Music Industry Mobilizes for Supreme Court Appeal
Kevin Liles, a hip-hop industry veteran and former CEO of 300 Entertainment, now leads the non-profit Free Our Art. Its mission is to protect artists from what he views as gross infringements of First Amendment rights. "My imagination shouldn't be an indictment," Liles stated. "My creativity shouldn't be a crime, my art shouldn't be used as evidence."
Liles's involvement became personal following the 2022 racketeering case against rapper Young Thug, where lyrics were admitted as evidence. Learning of Broadnax's impending execution, Liles described it as "egregious" and shifted focus to a new, urgent priority: securing Supreme Court intervention.
Broadnax's lawyers have filed a petition with the Supreme Court, arguing Texas's use of his lyrics violated due process and equal protection under the Eighth and Fourteenth Amendments. Liles helped assemble an amicus brief supporting this appeal, signed by sixteen prominent artists including Young Thug, Killer Mike, T.I., Fat Joe, and actor Anthony Anderson. The brief contrasts the treatment of rap with other genres, noting lyrics by Johnny Cash, Bob Marley, and Beyoncé are accepted as artistic fiction.
A Pattern of 'Rap on Trial'
Erik Nielson, a University of Richmond professor and co-author of Rap on Trial, maintains a database tracking such cases. "This only happens to rap music," Nielson emphasized. "No other fictional form, musical or otherwise, has been targeted and criminalised in this way. You have to work really hard not to see race as the central factor."
His database records 826 cases since the late 1980s where rap lyrics were used as evidence, including 33 capital trials that resulted in death sentences. Ten of those are from Texas, including Dominique Green, executed in 2004 despite clemency pleas, and Tedderick Batiste, on death row since 2009 after prosecutors used his jailhouse rap lyrics to argue "future dangerousness."
Historical Context of Criminalising Hip-Hop
A separate amicus brief by rapper Travis Scott outlines how hip-hop has faced suppression since its emergence. He notes its evolution from Bronx block parties to a Pulitzer Prize-winning art form, yet one persistently surveilled. The 1980s "war on drugs" and the rise of protest rap like NWA's Fuck tha Police drew law enforcement attention. By 1999, the NYPD had established a "hip-hop police" unit monitoring artists.

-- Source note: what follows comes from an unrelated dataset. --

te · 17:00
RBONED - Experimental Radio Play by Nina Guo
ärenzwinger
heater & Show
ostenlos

Prosecutors followed suit. The earliest case in Nielson's database is from 1990. A 1996 study highlighted racial bias: when white participants were told identical lyrics were rap versus country music, they deemed the "rap" version more offensive and threatening. Prosecutorial manuals have advised exploiting defendants' "true personality" through music lyrics.

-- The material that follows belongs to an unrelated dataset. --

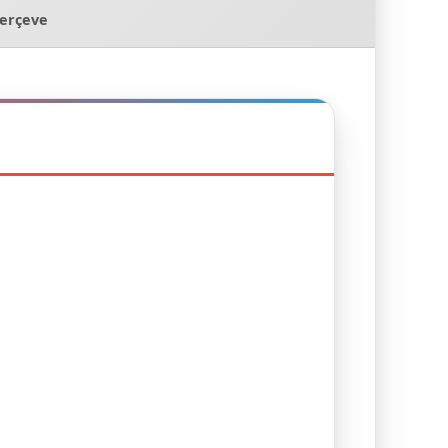
Çerçeve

Final Appeals and a Prison Wedding
With his execution date approaching, Broadnax's legal team is pursuing multiple appeals. Beyond the rap lyrics petition, they challenge the initial exclusion of Black jurors. Cornell law professor Sheri Johnson connected these issues: "If you want to make a racist argument about a defendant based on their rap lyrics, then you want a white jury to listen to it."
On March 18, Broadnax filed for a new trial based on a sworn declaration from his co-defendant, Demarius Cummings, who claims he alone was the triggerman. DNA evidence also reportedly matches Cummings, not Broadnax.
As these appeals unfold, Broadnax prepares to marry his UK-based fiancee, lawyer Tiana Krasniqi, on April 14 in a ceremony at the Polunsky unit, separated by bullet-proof glass. He continues to write poetry, his recent works dwelling on natural beauty, death, and racial history, alluding to lynchings in lines about "swingin' from those same damn trees." His fate now rests with the highest court, as the debate over artistic expression versus prosecutorial evidence reaches a critical juncture.